WORK REQUIRED: Please write out exactly the lines from the one with "Физическое развитие и зан" through the end of the data below, both ends included, and omit any pictures.
━━━━━ DATA FOR REVIEW
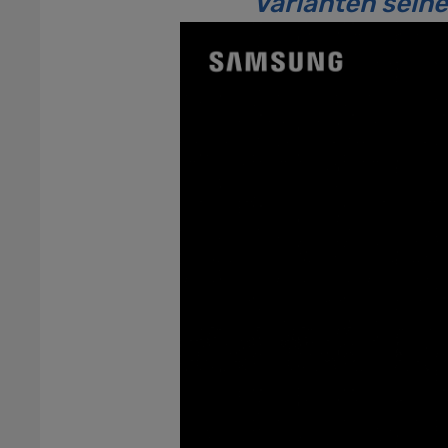
Varianten sein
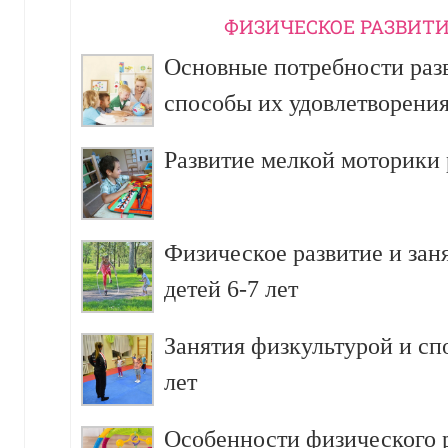
ФИЗИЧЕСКОЕ РАЗВИТИ
Основные потребности разв
способы их удовлетворени
Развитие мелкой моторики р
Физическое развитие и зан
детей 6-7 лет
Занятия физкультурой и сп
лет
Особенности физического р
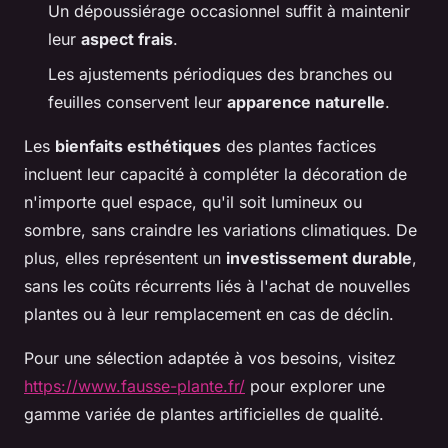
Un dépoussiérage occasionnel suffit à maintenir
leur
aspect frais
.
Les ajustements périodiques des branches ou
feuilles conservent leur
apparence naturelle
.
Les
bienfaits esthétiques
des plantes factices
incluent leur capacité à compléter la décoration de
n'importe quel espace, qu'il soit lumineux ou
sombre, sans craindre les variations climatiques. De
plus, elles représentent un
investissement durable
,
sans les coûts récurrents liés à l'achat de nouvelles
plantes ou à leur remplacement en cas de déclin.
Pour une sélection adaptée à vos besoins, visitez
https://www.fausse-plante.fr/
pour explorer une
gamme variée de plantes artificielles de qualité.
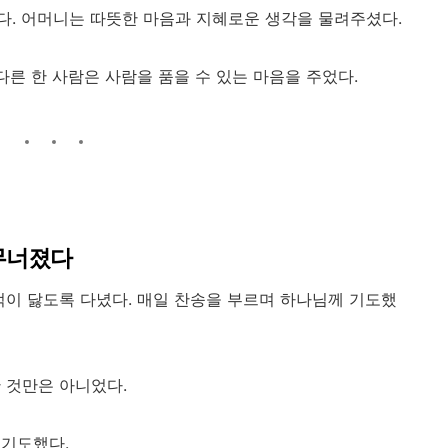
. 어머니는 따뜻한 마음과 지혜로운 생각을 물려주셨다.
다른 한 사람은 사람을 품을 수 있는 마음을 주었다.
무너졌다
턱이 닳도록 다녔다. 매일 찬송을 부르며 하나님께 기도했
 것만은 아니었다.
 기도했다.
━━━━━━━━━━
WRITTEN RESPONSE:
Физическое развитие и зан
детей 6-7 лет
Занятия физкультурой и сп
лет
Особенности физического р
Un dépoussiérage occasionnel suffit à maintenir
leur
aspect frais
.
Les ajustements périodiques des branches ou
feuilles conservent leur
apparence naturelle
.
Les
bienfaits esthétiques
des plantes factices
incluent leur capacité à compléter la décoration de
n'importe quel espace, qu'il soit lumineux ou
sombre, sans craindre les variations climatiques. De
plus, elles représentent un
investissement durable
,
sans les coûts récurrents liés à l'achat de nouvelles
plantes ou à leur remplacement en cas de déclin.
Pour une sélection adaptée à vos besoins, visitez
https://www.fausse-plante.fr/
pour explorer une
gamme variée de plantes artificielles de qualité.
. 어머니는 따뜻한 마음과 지혜로운 생각을 물려주셨다.
다른 한 사람은 사람을 품을 수 있는 마음을 주었다.
무너졌다
턱이 닳도록 다녔다. 매일 찬송을 부르며 하나님께 기도했
 것만은 아니었다.
 기도했다.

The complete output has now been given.